## AIM OF THE TASK
Every entry below should be restated word for word, except for its images.

## DATA FOR THIS EXERCISE
-------------------------
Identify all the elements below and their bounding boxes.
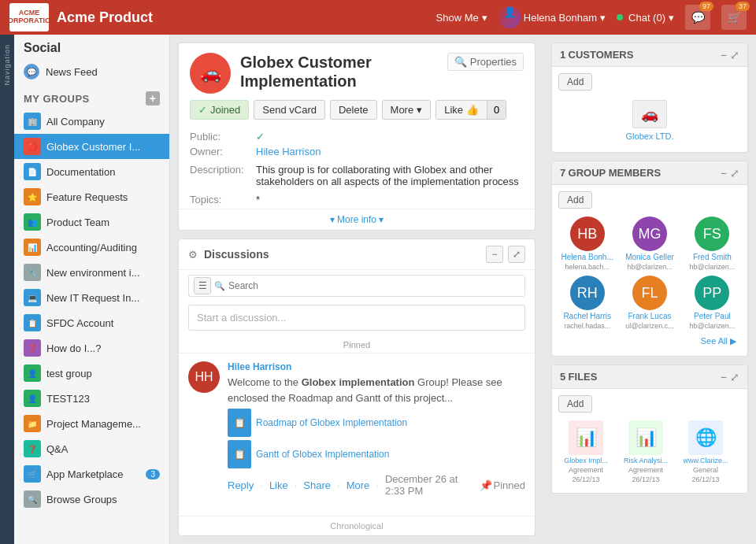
- sidebar-item-sfdc[interactable]: 📋 SFDC Account: [14, 310, 169, 335]
- more-info-button[interactable]: ▾ More info ▾: [179, 209, 535, 230]
- members-panel-header: 7 GROUP MEMBERS − ⤢: [552, 161, 747, 185]
- customers-panel: 1 CUSTOMERS − ⤢ Add 🚗 Globex LTD.: [551, 43, 748, 153]
- test-group-icon: 👤: [24, 365, 41, 382]
- owner-label: Owner:: [190, 146, 253, 157]
- sidebar-item-project-mgmt[interactable]: 📁 Project Manageme...: [14, 411, 169, 436]
- send-vcard-button[interactable]: Send vCard: [254, 100, 325, 120]
- sidebar-item-news-feed[interactable]: 💬 News Feed: [14, 58, 169, 85]
- discussions-panel: ⚙ Discussions − ⤢ ☰ 🔍 Start a discussion…: [178, 239, 536, 536]
- sidebar-item-globex[interactable]: 🔴 Globex Customer I...: [14, 134, 169, 159]
- member-name-peter[interactable]: Peter Paul: [694, 312, 731, 320]
- delete-button[interactable]: Delete: [330, 100, 377, 120]
- files-minimize-button[interactable]: −: [721, 372, 727, 383]
- customers-expand-button[interactable]: ⤢: [730, 50, 739, 61]
- like-count[interactable]: 0: [487, 101, 506, 119]
- like-button[interactable]: Like 👍: [436, 101, 487, 119]
- customers-panel-body: Add 🚗 Globex LTD.: [552, 67, 747, 152]
- sidebar-item-test-group[interactable]: 👤 test group: [14, 361, 169, 386]
- sidebar-item-all-company[interactable]: 🏢 All Company: [14, 109, 169, 134]
- customer-item: 🚗 Globex LTD.: [558, 95, 741, 146]
- members-minimize-button[interactable]: −: [721, 168, 727, 179]
- sidebar-item-browse-groups[interactable]: 🔍 Browse Groups: [14, 487, 169, 512]
- navigation-label: Navigation: [3, 44, 11, 86]
- discussions-expand-button[interactable]: ⤢: [508, 246, 525, 263]
- more-post-button[interactable]: More: [346, 479, 370, 491]
- discussion-attachment-2[interactable]: 📋 Gantt of Globex Implementation: [228, 440, 525, 468]
- customers-minimize-button[interactable]: −: [721, 50, 727, 61]
- member-item-monica: MG Monica Geller hb@clarizen...: [621, 216, 678, 271]
- description-value: This group is for collaborating with Glo…: [256, 164, 524, 187]
- feature-requests-icon: ⭐: [24, 188, 41, 205]
- joined-button[interactable]: ✓ Joined: [190, 100, 249, 120]
- file-date-risk: 26/12/13: [632, 476, 659, 483]
- start-discussion-field[interactable]: Start a discussion...: [188, 305, 525, 331]
- user-menu-button[interactable]: 👤 Helena Bonham ▾: [498, 6, 606, 28]
- group-panel: 🚗 Globex Customer Implementation 🔍 Prope…: [178, 43, 536, 231]
- accounting-icon: 📊: [24, 239, 41, 256]
- topics-label: Topics:: [190, 194, 253, 205]
- discussions-search-input[interactable]: [228, 280, 520, 291]
- share-button[interactable]: Share: [303, 479, 331, 491]
- members-panel: 7 GROUP MEMBERS − ⤢ Add HB Helena Bonh..…: [551, 161, 748, 357]
- discussion-actions: Reply · Like · Share · More · December 2…: [228, 473, 525, 497]
- file-name-globex[interactable]: Globex Impl...: [564, 457, 608, 464]
- like-wrapper: Like 👍 0: [435, 100, 506, 120]
- member-avatar-rachel: RH: [570, 276, 605, 310]
- sidebar-item-product-team[interactable]: 👥 Product Team: [14, 209, 169, 235]
- sidebar-item-feature-requests[interactable]: ⭐ Feature Requests: [14, 184, 169, 209]
- messages-button[interactable]: 🛒 37: [721, 5, 747, 30]
- member-name-fred[interactable]: Fred Smith: [693, 253, 732, 261]
- member-avatar-fred: FS: [695, 216, 729, 251]
- sidebar-item-howdoi[interactable]: ❓ How do I...?: [14, 335, 169, 361]
- attachment-1-link[interactable]: Roadmap of Globex Implementation: [256, 417, 407, 428]
- discussions-gear-icon[interactable]: ⚙: [188, 249, 198, 261]
- joined-checkmark: ✓: [198, 104, 207, 116]
- filter-button[interactable]: ☰: [194, 277, 211, 294]
- discussion-item: HH Hilee Harrison Welcome to the Globex …: [179, 353, 535, 505]
- files-add-button[interactable]: Add: [558, 395, 592, 413]
- member-name-monica[interactable]: Monica Geller: [625, 253, 674, 261]
- file-date-clarize: 26/12/13: [691, 476, 719, 483]
- sidebar-item-new-environment[interactable]: 🔧 New environment i...: [14, 260, 169, 285]
- file-item-clarize: 🌐 www.Clarize... General 26/12/13: [678, 420, 733, 483]
- sidebar-item-qa[interactable]: ❓ Q&A: [14, 436, 169, 461]
- add-group-button[interactable]: +: [146, 91, 160, 105]
- group-logo: 🚗: [190, 53, 231, 94]
- sidebar-item-test123[interactable]: 👤 TEST123: [14, 386, 169, 411]
- notifications-button[interactable]: 💬 97: [685, 5, 710, 30]
- see-all-members-button[interactable]: See All ▶: [558, 333, 741, 350]
- member-name-frank[interactable]: Frank Lucas: [628, 312, 671, 320]
- attachment-2-icon: 📋: [228, 440, 251, 468]
- sidebar-item-accounting[interactable]: 📊 Accounting/Auditing: [14, 235, 169, 260]
- file-name-risk[interactable]: Risk Analysi...: [624, 457, 668, 464]
- members-expand-button[interactable]: ⤢: [730, 168, 739, 179]
- members-panel-body: Add HB Helena Bonh... helena.bach... MG …: [552, 185, 747, 356]
- discussion-attachment-1[interactable]: 📋 Roadmap of Globex Implementation: [228, 409, 525, 437]
- sidebar-item-it-request[interactable]: 💻 New IT Request In...: [14, 285, 169, 310]
- properties-button[interactable]: 🔍 Properties: [447, 53, 524, 71]
- sidebar-item-documentation[interactable]: 📄 Documentation: [14, 159, 169, 184]
- discussions-minimize-button[interactable]: −: [486, 246, 503, 263]
- members-add-button[interactable]: Add: [558, 191, 592, 209]
- member-email-rachel: rachel.hadas...: [564, 322, 610, 330]
- member-name-rachel[interactable]: Rachel Harris: [563, 312, 611, 320]
- customers-add-button[interactable]: Add: [558, 73, 592, 91]
- chat-button[interactable]: Chat (0) ▾: [617, 12, 674, 24]
- attachment-2-link[interactable]: Gantt of Globex Implementation: [256, 449, 389, 460]
- files-expand-button[interactable]: ⤢: [730, 372, 739, 383]
- more-button[interactable]: More ▾: [382, 100, 432, 120]
- file-type-globex: Agreement: [569, 466, 603, 474]
- topics-value: *: [256, 194, 524, 205]
- member-name-helena[interactable]: Helena Bonh...: [561, 253, 613, 261]
- like-post-button[interactable]: Like: [269, 479, 288, 491]
- owner-value[interactable]: Hilee Harrison: [256, 146, 524, 157]
- sidebar-item-app-marketplace[interactable]: 🛒 App Marketplace 3: [14, 461, 169, 487]
- show-me-button[interactable]: Show Me ▾: [436, 12, 487, 24]
- it-request-icon: 💻: [24, 289, 41, 306]
- file-name-clarize[interactable]: www.Clarize...: [683, 457, 728, 464]
- customer-name[interactable]: Globex LTD.: [626, 131, 674, 141]
- post-timestamp: December 26 at 2:33 PM: [385, 473, 470, 497]
- discussion-author[interactable]: Hilee Harrison: [228, 361, 525, 372]
- reply-button[interactable]: Reply: [228, 479, 254, 491]
- file-date-globex: 26/12/13: [572, 476, 599, 483]
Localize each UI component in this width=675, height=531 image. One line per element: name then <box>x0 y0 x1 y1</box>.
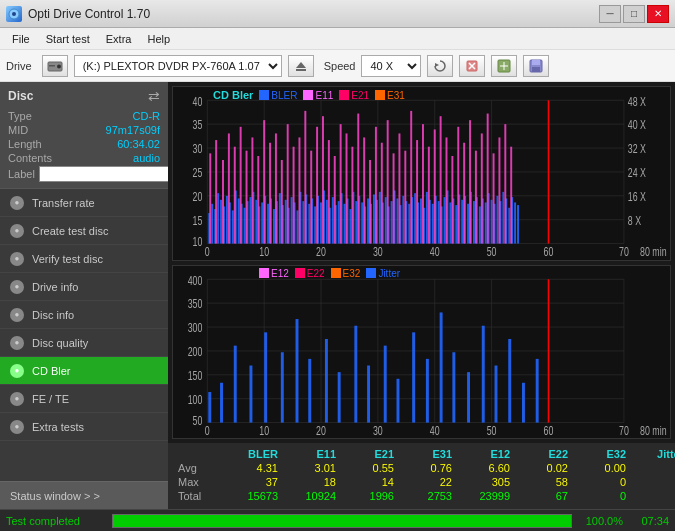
-------------------------
## RESULT FOR THIS TASK
Identify all the elements below and their bounding boxes.
- sidebar-item-sfdc[interactable]: 📋 SFDC Account: [14, 310, 169, 335]
- more-info-button[interactable]: ▾ More info ▾: [179, 209, 535, 230]
- members-panel-header: 7 GROUP MEMBERS − ⤢: [552, 161, 747, 185]
- customers-panel: 1 CUSTOMERS − ⤢ Add 🚗 Globex LTD.: [551, 43, 748, 153]
- test-group-icon: 👤: [24, 365, 41, 382]
- owner-label: Owner:: [190, 146, 253, 157]
- sidebar-item-project-mgmt[interactable]: 📁 Project Manageme...: [14, 411, 169, 436]
- send-vcard-button[interactable]: Send vCard: [254, 100, 325, 120]
- sidebar-item-news-feed[interactable]: 💬 News Feed: [14, 58, 169, 85]
- discussions-panel: ⚙ Discussions − ⤢ ☰ 🔍 Start a discussion…: [178, 239, 536, 536]
- sidebar-item-globex[interactable]: 🔴 Globex Customer I...: [14, 134, 169, 159]
- member-name-peter[interactable]: Peter Paul: [694, 312, 731, 320]
- delete-button[interactable]: Delete: [330, 100, 377, 120]
- files-minimize-button[interactable]: −: [721, 372, 727, 383]
- customers-expand-button[interactable]: ⤢: [730, 50, 739, 61]
- like-count[interactable]: 0: [487, 101, 506, 119]
- like-button[interactable]: Like 👍: [436, 101, 487, 119]
- customers-panel-body: Add 🚗 Globex LTD.: [552, 67, 747, 152]
- sidebar-item-test-group[interactable]: 👤 test group: [14, 361, 169, 386]
- sidebar-item-all-company[interactable]: 🏢 All Company: [14, 109, 169, 134]
- customer-item: 🚗 Globex LTD.: [558, 95, 741, 146]
- members-minimize-button[interactable]: −: [721, 168, 727, 179]
- sidebar-item-browse-groups[interactable]: 🔍 Browse Groups: [14, 487, 169, 512]
- navigation-label: Navigation: [3, 44, 11, 86]
- discussions-expand-button[interactable]: ⤢: [508, 246, 525, 263]
- more-post-button[interactable]: More: [346, 479, 370, 491]
- discussion-attachment-2[interactable]: 📋 Gantt of Globex Implementation: [228, 440, 525, 468]
- customers-minimize-button[interactable]: −: [721, 50, 727, 61]
- member-item-monica: MG Monica Geller hb@clarizen...: [621, 216, 678, 271]
- description-value: This group is for collaborating with Glo…: [256, 164, 524, 187]
- feature-requests-icon: ⭐: [24, 188, 41, 205]
- joined-button[interactable]: ✓ Joined: [190, 100, 249, 120]
- file-date-risk: 26/12/13: [632, 476, 659, 483]
- start-discussion-field[interactable]: Start a discussion...: [188, 305, 525, 331]
- user-menu-button[interactable]: 👤 Helena Bonham ▾: [498, 6, 606, 28]
- group-panel: 🚗 Globex Customer Implementation 🔍 Prope…: [178, 43, 536, 231]
- accounting-icon: 📊: [24, 239, 41, 256]
- topics-label: Topics:: [190, 194, 253, 205]
- discussions-search-input[interactable]: [228, 280, 520, 291]
- share-button[interactable]: Share: [303, 479, 331, 491]
- members-panel: 7 GROUP MEMBERS − ⤢ Add HB Helena Bonh..…: [551, 161, 748, 357]
- discussion-actions: Reply · Like · Share · More · December 2…: [228, 473, 525, 497]
- file-name-globex[interactable]: Globex Impl...: [564, 457, 608, 464]
- like-wrapper: Like 👍 0: [435, 100, 506, 120]
- member-avatar-rachel: RH: [570, 276, 605, 310]
- sidebar-item-product-team[interactable]: 👥 Product Team: [14, 209, 169, 235]
- sidebar-item-feature-requests[interactable]: ⭐ Feature Requests: [14, 184, 169, 209]
- messages-button[interactable]: 🛒 37: [721, 5, 747, 30]
- member-name-fred[interactable]: Fred Smith: [693, 253, 732, 261]
- member-avatar-fred: FS: [695, 216, 729, 251]
- sidebar-item-howdoi[interactable]: ❓ How do I...?: [14, 335, 169, 361]
- attachment-1-link[interactable]: Roadmap of Globex Implementation: [256, 417, 407, 428]
- discussions-gear-icon[interactable]: ⚙: [188, 249, 198, 261]
- joined-checkmark: ✓: [198, 104, 207, 116]
- filter-button[interactable]: ☰: [194, 277, 211, 294]
- discussion-item: HH Hilee Harrison Welcome to the Globex …: [179, 353, 535, 505]
- files-add-button[interactable]: Add: [558, 395, 592, 413]
- member-name-monica[interactable]: Monica Geller: [625, 253, 674, 261]
- file-date-clarize: 26/12/13: [691, 476, 719, 483]
- sidebar-item-new-environment[interactable]: 🔧 New environment i...: [14, 260, 169, 285]
- file-item-clarize: 🌐 www.Clarize... General 26/12/13: [678, 420, 733, 483]
- sidebar-item-qa[interactable]: ❓ Q&A: [14, 436, 169, 461]
- add-group-button[interactable]: +: [146, 91, 160, 105]
- group-logo: 🚗: [190, 53, 231, 94]
- sidebar-item-test123[interactable]: 👤 TEST123: [14, 386, 169, 411]
- notifications-button[interactable]: 💬 97: [685, 5, 710, 30]
- see-all-members-button[interactable]: See All ▶: [558, 333, 741, 350]
- member-name-frank[interactable]: Frank Lucas: [628, 312, 671, 320]
- attachment-2-icon: 📋: [228, 440, 251, 468]
- sidebar-item-accounting[interactable]: 📊 Accounting/Auditing: [14, 235, 169, 260]
- file-name-risk[interactable]: Risk Analysi...: [624, 457, 668, 464]
- members-expand-button[interactable]: ⤢: [730, 168, 739, 179]
- members-panel-body: Add HB Helena Bonh... helena.bach... MG …: [552, 185, 747, 356]
- discussion-attachment-1[interactable]: 📋 Roadmap of Globex Implementation: [228, 409, 525, 437]
- sidebar-item-it-request[interactable]: 💻 New IT Request In...: [14, 285, 169, 310]
- properties-button[interactable]: 🔍 Properties: [447, 53, 524, 71]
- sidebar-item-documentation[interactable]: 📄 Documentation: [14, 159, 169, 184]
- discussions-minimize-button[interactable]: −: [486, 246, 503, 263]
- members-add-button[interactable]: Add: [558, 191, 592, 209]
- member-email-rachel: rachel.hadas...: [564, 322, 610, 330]
- member-name-rachel[interactable]: Rachel Harris: [563, 312, 611, 320]
- customers-add-button[interactable]: Add: [558, 73, 592, 91]
- chat-button[interactable]: Chat (0) ▾: [617, 12, 674, 24]
- attachment-2-link[interactable]: Gantt of Globex Implementation: [256, 449, 389, 460]
- files-expand-button[interactable]: ⤢: [730, 372, 739, 383]
- more-button[interactable]: More ▾: [382, 100, 432, 120]
- file-type-globex: Agreement: [569, 466, 603, 474]
- topics-value: *: [256, 194, 524, 205]
- member-name-helena[interactable]: Helena Bonh...: [561, 253, 613, 261]
- like-post-button[interactable]: Like: [269, 479, 288, 491]
- owner-value[interactable]: Hilee Harrison: [256, 146, 524, 157]
- sidebar-item-app-marketplace[interactable]: 🛒 App Marketplace 3: [14, 461, 169, 487]
- show-me-button[interactable]: Show Me ▾: [436, 12, 487, 24]
- it-request-icon: 💻: [24, 289, 41, 306]
- file-name-clarize[interactable]: www.Clarize...: [683, 457, 728, 464]
- customer-name[interactable]: Globex LTD.: [626, 131, 674, 141]
- post-timestamp: December 26 at 2:33 PM: [385, 473, 470, 497]
- discussion-author[interactable]: Hilee Harrison: [228, 361, 525, 372]
- reply-button[interactable]: Reply: [228, 479, 254, 491]
- file-date-globex: 26/12/13: [572, 476, 599, 483]
Localize each UI component in this width=675, height=531 image. One line per element: name then <box>x0 y0 x1 y1</box>.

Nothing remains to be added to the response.